DATASET ENTRIES:
══════════

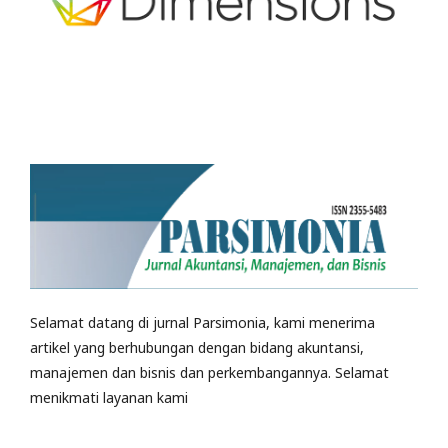
Selamat datang di jurnal Parsimonia, kami menerima
artikel yang berhubungan dengan bidang akuntansi,
manajemen dan bisnis dan perkembangannya. Selamat
menikmati layanan kami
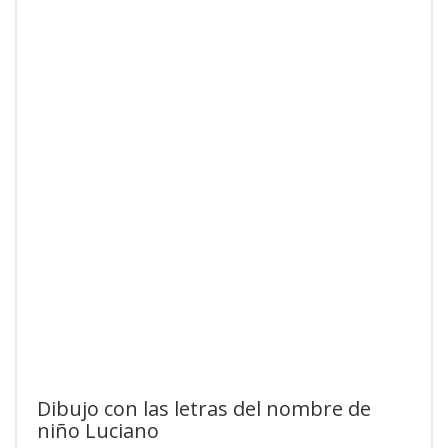
Dibujo con las letras del nombre de
niño Luciano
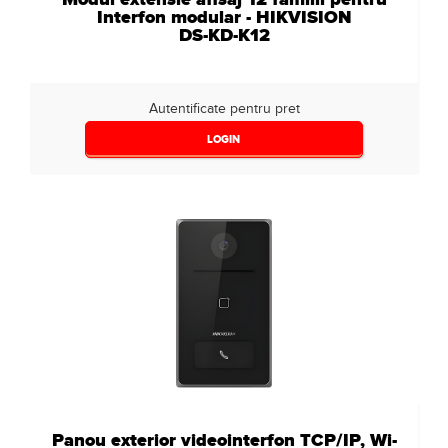
Interfon modular - HIKVISION
DS-KD-K12
Autentificate pentru pret
LOGIN
Panou exterior videointerfon TCP/IP, Wi-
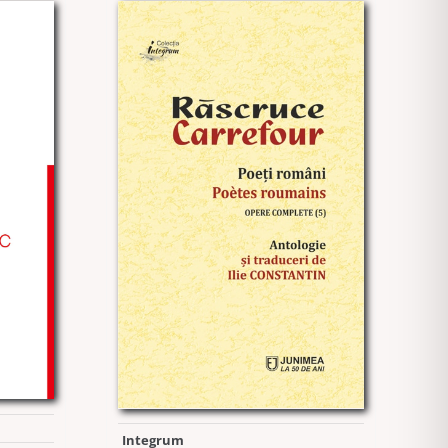
Integrum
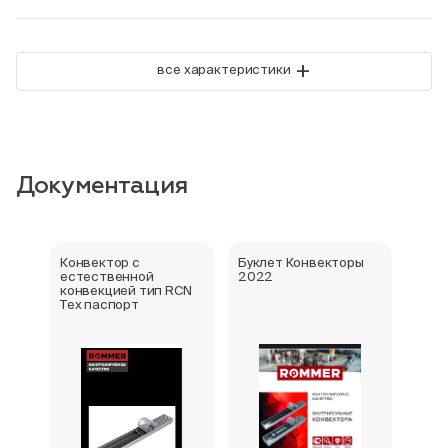
+
все характеристики
Документация
Конвектор с
Буклет Конвекторы
Серт
естественной
2022
стра
конвекцией тип RCN
Тех паспорт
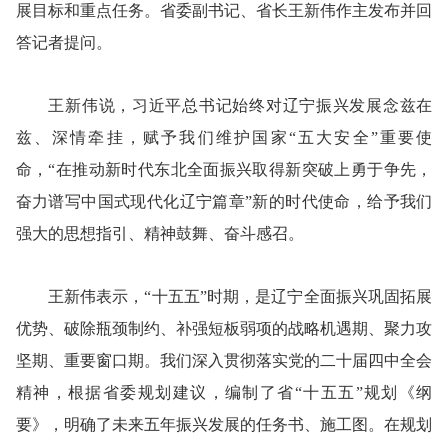
展目标和重点任务。省委副书记、省长王新伟作主发布并回
答记者提问。
王新伟说，习近平总书记始终对辽宁振兴发展念兹在
兹、深情牵挂，赋予我们维护国家“五大安全”重要使
命，“在推动新时代东北全面振兴取得新突破上勇于争先，
奋力谱写中国式现代化辽宁篇章”新的时代使命，给予我们
强大的思想指引、精神鼓舞、奋斗感召。
王新伟表示，“十五五”时期，是辽宁全面振兴巩固拓展
优势、破除瓶颈制约、补强短板弱项的战略机遇期、聚力攻
坚期、重要窗口期。我们深入贯彻落实党的二十届四中全会
精神，根据省委规划建议，编制了省“十五五”规划《纲
要》，明确了未来五年振兴发展的任务书、施工图。在规划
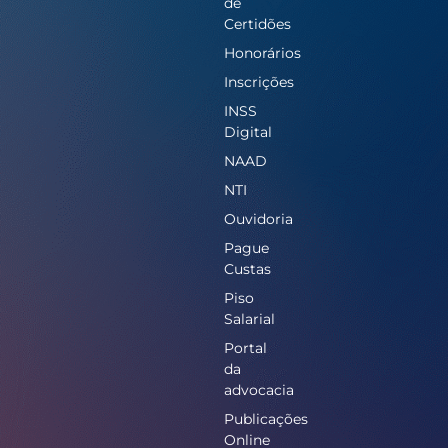
de
Certidões
Honorários
Inscrições
INSS
Digital
NAAD
NTI
Ouvidoria
Pague
Custas
Piso
Salarial
Portal
da
advocacia
Publicações
Online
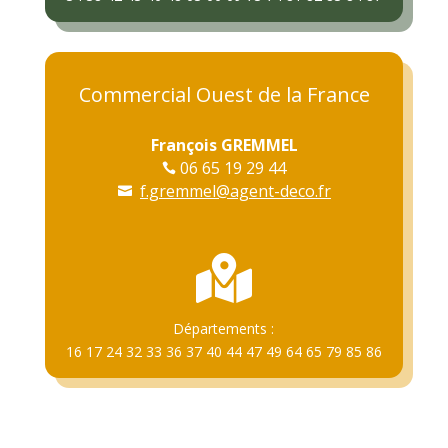
Commercial Ouest de la France
François GREMMEL
06 65 19 29 44

f.gremmel@agent-deco.fr


Départements :
16 17 24 32 33 36 37 40 44 47 49 64 65 79 85 86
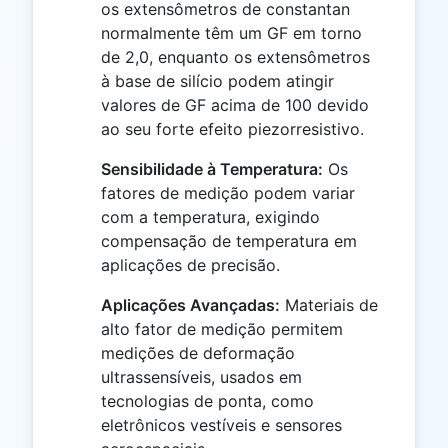
os extensômetros de constantan
normalmente têm um GF em torno
de 2,0, enquanto os extensômetros
à base de silício podem atingir
valores de GF acima de 100 devido
ao seu forte efeito piezorresistivo.
Sensibilidade à Temperatura:
Os
fatores de medição podem variar
com a temperatura, exigindo
compensação de temperatura em
aplicações de precisão.
Aplicações Avançadas:
Materiais de
alto fator de medição permitem
medições de deformação
ultrassensíveis, usados em
tecnologias de ponta, como
eletrônicos vestíveis e sensores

══════════

PROBLEM:
Which lines run from the one containing "aplicações de precisão." to the end of the records? Transcribe exactly those, both ends included.

ANSWER TO THIS EXERCISE:
aplicações de precisão.
Aplicações Avançadas:
Materiais de
alto fator de medição permitem
medições de deformação
ultrassensíveis, usados em
tecnologias de ponta, como
eletrônicos vestíveis e sensores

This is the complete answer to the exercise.